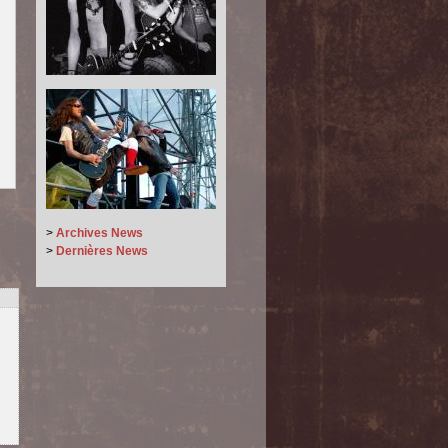
>
Archives News
>
Dernières News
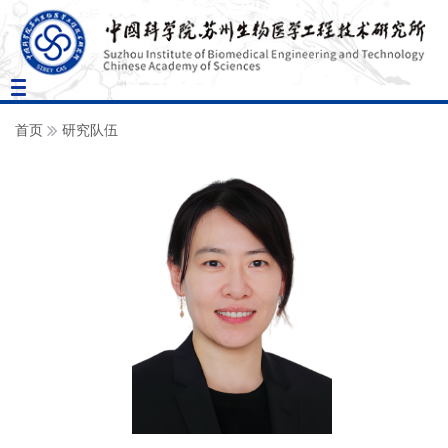
Toggle
navigation
首页
研究队伍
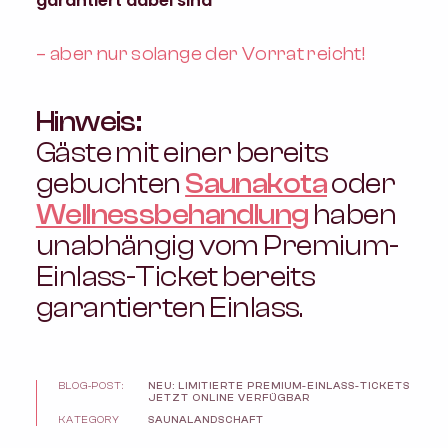
garantiert dabei sind
– aber nur solange der Vorrat reicht!
Hinweis:
Gäste mit einer bereits
gebuchten
Saunakota
oder
Wellnessbehandlung
haben
unabhängig vom Premium-
Einlass-Ticket bereits
garantierten Einlass.
BLOG-POST:
NEU: LIMITIERTE PREMIUM-EINLASS-TICKETS
JETZT ONLINE VERFÜGBAR
KATEGORY
SAUNALANDSCHAFT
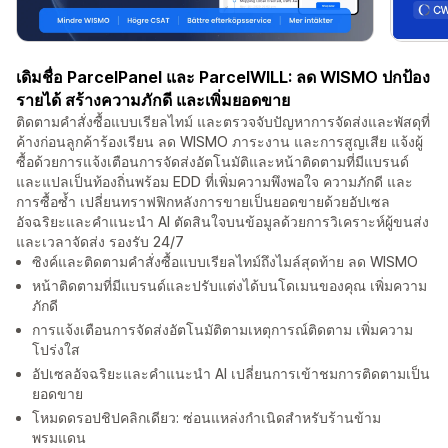
เดิมชื่อ ParcelPanel และ ParcelWILL: ลด WISMO ปกป้อง
รายได้ สร้างความภักดี และเพิ่มยอดขาย
ติดตามคำสั่งซื้อแบบเรียลไทม์ และตรวจจับปัญหาการจัดส่งและพัสดุที่
ค้างก่อนลูกค้าร้องเรียน ลด WISMO ภาระงาน และการสูญเสีย แจ้งผู้
ซื้อด้วยการแจ้งเตือนการจัดส่งอัตโนมัติและหน้าติดตามที่มีแบรนด์
และแปลเป็นท้องถิ่นพร้อม EDD ที่เพิ่มความพึงพอใจ ความภักดี และ
การซื้อซ้ำ เปลี่ยนทราฟฟิกหลังการขายเป็นยอดขายด้วยอัปเซล
อัจฉริยะและคำแนะนำ AI ตัดสินใจบนข้อมูลด้วยการวิเคราะห์ผู้ขนส่ง
และเวลาจัดส่ง รองรับ 24/7
ซิงค์และติดตามคำสั่งซื้อแบบเรียลไทม์ถึงไมล์สุดท้าย ลด WISMO
หน้าติดตามที่มีแบรนด์และปรับแต่งได้บนโดเมนของคุณ เพิ่มความ
ภักดี
การแจ้งเตือนการจัดส่งอัตโนมัติตามเหตุการณ์ติดตาม เพิ่มความ
โปร่งใส
อัปเซลอัจฉริยะและคำแนะนำ AI เปลี่ยนการเข้าชมการติดตามเป็น
ยอดขาย
โหมดดรอปชิปคลิกเดียว: ซ่อนแหล่งกำเนิดสำหรับร้านข้าม
พรมแดน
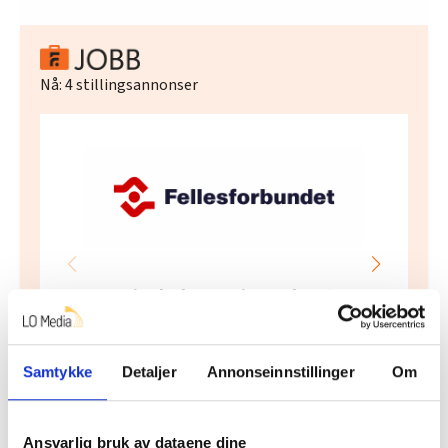
Nå:
4
stillingsannonser
Regionleder Region Indre Øst
Fellesforbundet
Moelv
Samtykke
Detaljer
Annonseinnstillinger
Om
Ansvarlig bruk av dataene dine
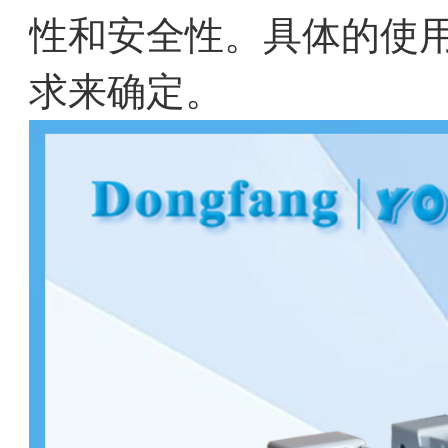
性和安全性。具体的使
求来确定。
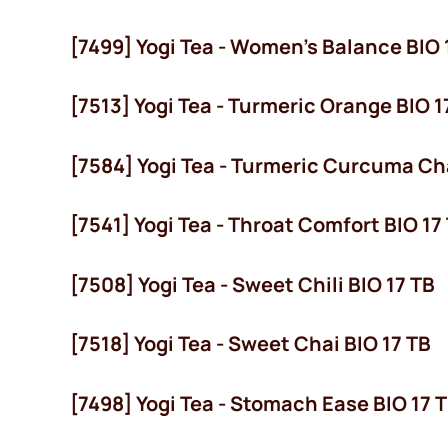
[7499] Yogi Tea - Women's Balance BIO 
[7513] Yogi Tea - Turmeric Orange BIO 1
[7584] Yogi Tea - Turmeric Curcuma Cha
[7541] Yogi Tea - Throat Comfort BIO 17
[7508] Yogi Tea - Sweet Chili BIO 17 TB
[7518] Yogi Tea - Sweet Chai BIO 17 TB
[7498] Yogi Tea - Stomach Ease BIO 17 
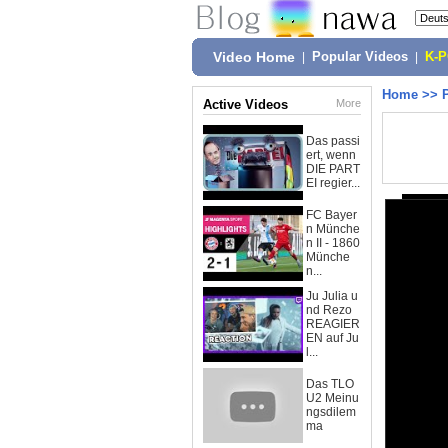
Video Home
|
Popular Videos
|
K-
Home
>>
Active Videos
More
Das passi
ert, wenn
DIE PART
EI regier...
FC Bayer
n Münche
n II - 1860
Münche
n...
Ju Julia u
nd Rezo
REAGIER
EN auf Ju
l...
Das TLO
U2 Meinu
ngsdilem
ma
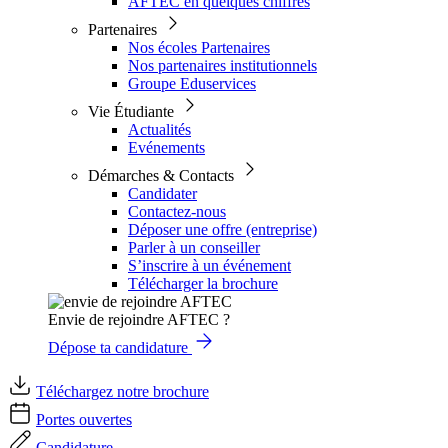
AFTEC en quelques chiffres
Partenaires
Nos écoles Partenaires
Nos partenaires institutionnels
Groupe Eduservices
Vie Étudiante
Actualités
Evénements
Démarches & Contacts
Candidater
Contactez-nous
Déposer une offre (entreprise)
Parler à un conseiller
S’inscrire à un événement
Télécharger la brochure
Envie de rejoindre AFTEC ?
Dépose ta candidature
Téléchargez notre brochure
Portes ouvertes
Candidature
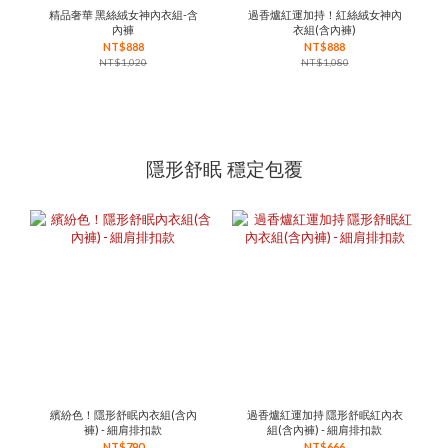
精品奢華 黑絲絨女神內衣組-含
過香爐紅運加持！紅絲絨女神內
內褲
衣組(含內褲)
NT$888
NT$888
NT$1,020
NT$1,080
隱形舒眠 穩定包覆
繽紛色！隱形舒眠內衣組(含內
過香爐紅運加持 隱形舒眠紅內衣
褲) - 細肩排扣款
組(含內褲) - 細肩排扣款
NT$790
NT$666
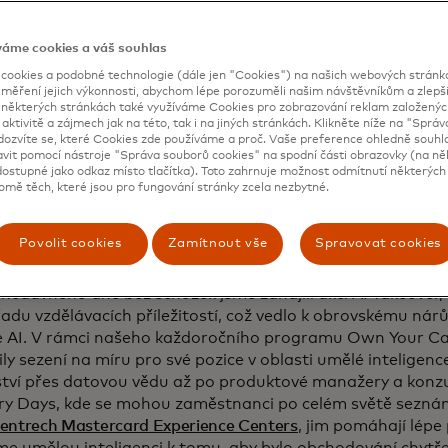
ance a zejména pro jejich pracovní místa.
váme cookies a váš souhlas
ookies a podobné technologie (dále jen "Cookies") na našich webových stránkác
álé učení - a neustálé přizpůsobování
 měření jejich výkonnosti, abychom lépe porozuměli našim návštěvníkům a zlepšil
a některých stránkách také využíváme Cookies pro zobrazování reklam založenýc
 jsme víceúrovňovou strategii, abychom zajistili, že se na
 aktivitě a zájmech jak na této, tak i na jiných stránkách. Klikněte níže na "Sprá
dozvíte se, které Cookies zde používáme a proč. Vaše preference ohledně souh
ipraveni bez ohledu na to, v jaké fázi své cesty za umělou in
avit pomocí nástroje "Správa souborů cookies" na spodní části obrazovky (na ně
kou roli zastávají. Naše první, nejzákladnější úroveň vzdě
ostupné jako odkaz místo tlačítka). Toto zahrnuje možnost odmítnutí některých 
budováním gramotnosti v oblasti umělé inteligence pro vše
omě těch, které jsou pro fungování stránky zcela nezbytné.
ů umělé inteligence na podnikové úrovni prostřednictvím o
 umělé inteligenci, osobních a virtuálních vzdělávacích se
Povolit cookies
Zamítnout vše
Spravovat cookies
mi odborníky a akcí s předními odborníky v oboru a prakti
nedávného dne bez schůzek jsme zahájili akci AI Takeover, 
řadu vzdělávacích příležitostí, což vedlo k obrovskému ná
e AI. V rámci našeho každoročního programu Own Your Caree
ly sezení na míru pro své pozice v oblasti umělé inteligen
ství přes datovou vědu až po produktové manažery a konzu
ry Days, kde se mohou zaměstnanci po celém světě seznám
centrech Mastercard Experience Centers
, jim pomáhají lépe 
me umělou inteligenci k tomu, aby bylo obchodování chytřej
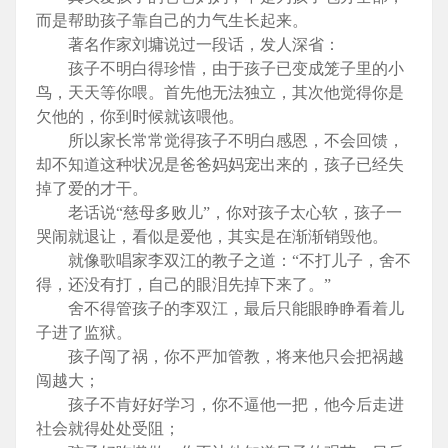
而是帮助孩子靠自己的力气生长起来。
著名作家刘墉说过一段话，发人深省：
孩子不明白得珍惜，由于孩子已变成笼子里的小
鸟，天天等你喂。首先他无法独立，其次他觉得你是
欠他的，你到时候就该喂他。
所以家长常常觉得孩子不明白感恩，不会回馈，
却不知道这种状况是爸爸妈妈宠出来的，孩子已经失
掉了爱的才干。
老话说“慈母多败儿”，你对孩子太心软，孩子一
哭闹就退让，看似是爱他，其实是在渐渐销毁他。
就像歌唱家李双江的教子之道：“不打儿子，舍不
得，还没有打，自己的眼泪先掉下来了。”
舍不得管孩子的李双江，最后只能眼睁睁看着儿
子进了监狱。
孩子闯了祸，你不严加管教，将来他只会把祸越
闯越大；
孩子不肯好好学习，你不逼他一把，他今后走进
社会就得处处受阻；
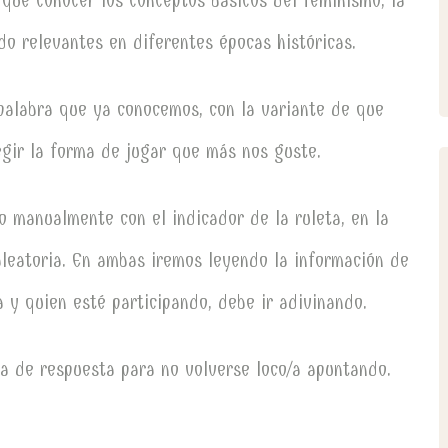
que conocer los conceptos básicos del feminismo, la
do relevantes en diferentes épocas históricas.
apalabra que ya conocemos, con la variante de que
egir la forma de jugar que más nos guste.
 manualmente con el indicador de la ruleta, en la
leatoria. En ambas iremos leyendo la información de
a y quien esté participando, debe ir adivinando.
illa de respuesta para no volverse loco/a apuntando.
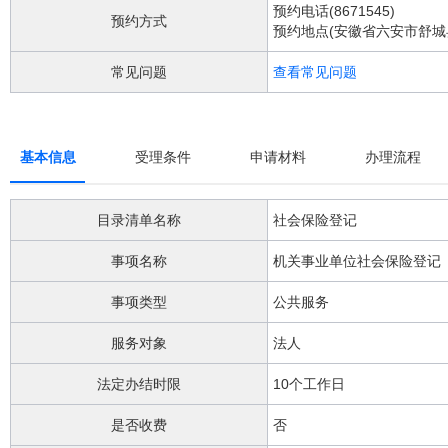
阅
预约电话(8671545)
预约方式
读
预约地点(安徽省六安市舒城
详
细
常见问题
查看常见问题
操
作
说
明
基本信息
受理条件
申请材料
办理流程
请
按
快
目录清单名称
社会保险登记
捷
键
事项名称
机关事业单位社会保险登记
Ctrl
加
Alt
事项类型
公共服务
加
问
服务对象
法人
号
键。
法定办结时限
10个工作日
是否收费
否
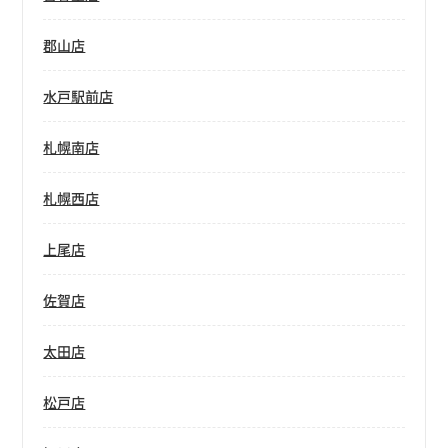
郡山店
水戸駅前店
札幌南店
札幌西店
上尾店
佐賀店
太田店
松戸店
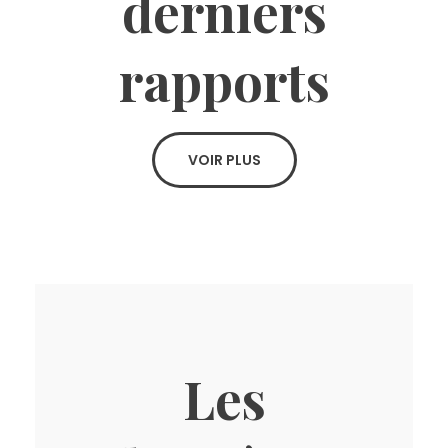
derniers
rapports
VOIR PLUS
Les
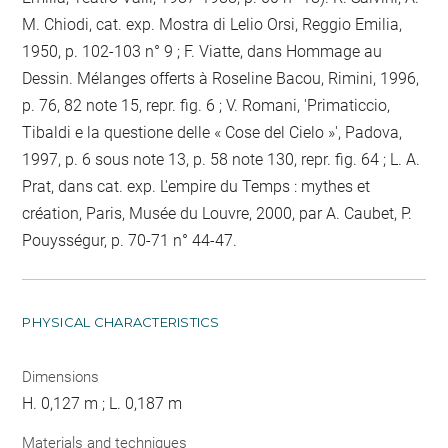
M. Chiodi, cat. exp. Mostra di Lelio Orsi, Reggio Emilia,
1950, p. 102-103 n° 9 ; F. Viatte, dans Hommage au
Dessin. Mélanges offerts à Roseline Bacou, Rimini, 1996,
p. 76, 82 note 15, repr. fig. 6 ; V. Romani, 'Primaticcio,
Tibaldi e la questione delle « Cose del Cielo »', Padova,
1997, p. 6 sous note 13, p. 58 note 130, repr. fig. 64 ; L. A.
Prat, dans cat. exp. L'empire du Temps : mythes et
création, Paris, Musée du Louvre, 2000, par A. Caubet, P.
Pouysségur, p. 70-71 n° 44-47.
PHYSICAL CHARACTERISTICS
Dimensions
H. 0,127 m ; L. 0,187 m
Materials and techniques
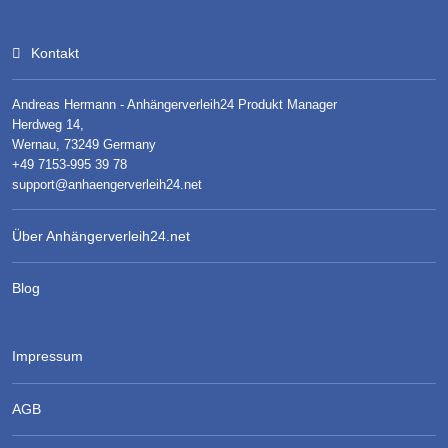
Kontakt
Andreas Hermann - Anhängerverleih24 Produkt Manager
Herdweg 14,
Wernau, 73249 Germany
+49 7153-995 39 78
support@anhaengerverleih24.net
Über Anhängerverleih24.net
Blog
Impressum
AGB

----

Activity ->
In the data above, retype only the stretch from the line with "過香爐紅運加持！紅絲絨女神內" through the line with "budováním gramotnosti v", word for word, and skip any pictures.

Problem solution ->
過香爐紅運加持！紅絲絨女神內
內褲
衣組(含內褲)
NT$888
NT$888
NT$1,020
NT$1,080
隱形舒眠 穩定包覆
繽紛色！隱形舒眠內衣組(含內
過香爐紅運加持 隱形舒眠紅內衣
褲) - 細肩排扣款
組(含內褲) - 細肩排扣款
NT$790
NT$666
ance a zejména pro jejich pracovní místa.
váme cookies a váš souhlas
ookies a podobné technologie (dále jen "Cookies") na našich webových stránkác
álé učení - a neustálé přizpůsobování
 měření jejich výkonnosti, abychom lépe porozuměli našim návštěvníkům a zlepšil
a některých stránkách také využíváme Cookies pro zobrazování reklam založenýc
 jsme víceúrovňovou strategii, abychom zajistili, že se na
 aktivitě a zájmech jak na této, tak i na jiných stránkách. Klikněte níže na "Sprá
dozvíte se, které Cookies zde používáme a proč. Vaše preference ohledně souh
ipraveni bez ohledu na to, v jaké fázi své cesty za umělou in
avit pomocí nástroje "Správa souborů cookies" na spodní části obrazovky (na ně
kou roli zastávají. Naše první, nejzákladnější úroveň vzdě
ostupné jako odkaz místo tlačítka). Toto zahrnuje možnost odmítnutí některých 
budováním gramotnosti v oblasti umělé inteligence pro vše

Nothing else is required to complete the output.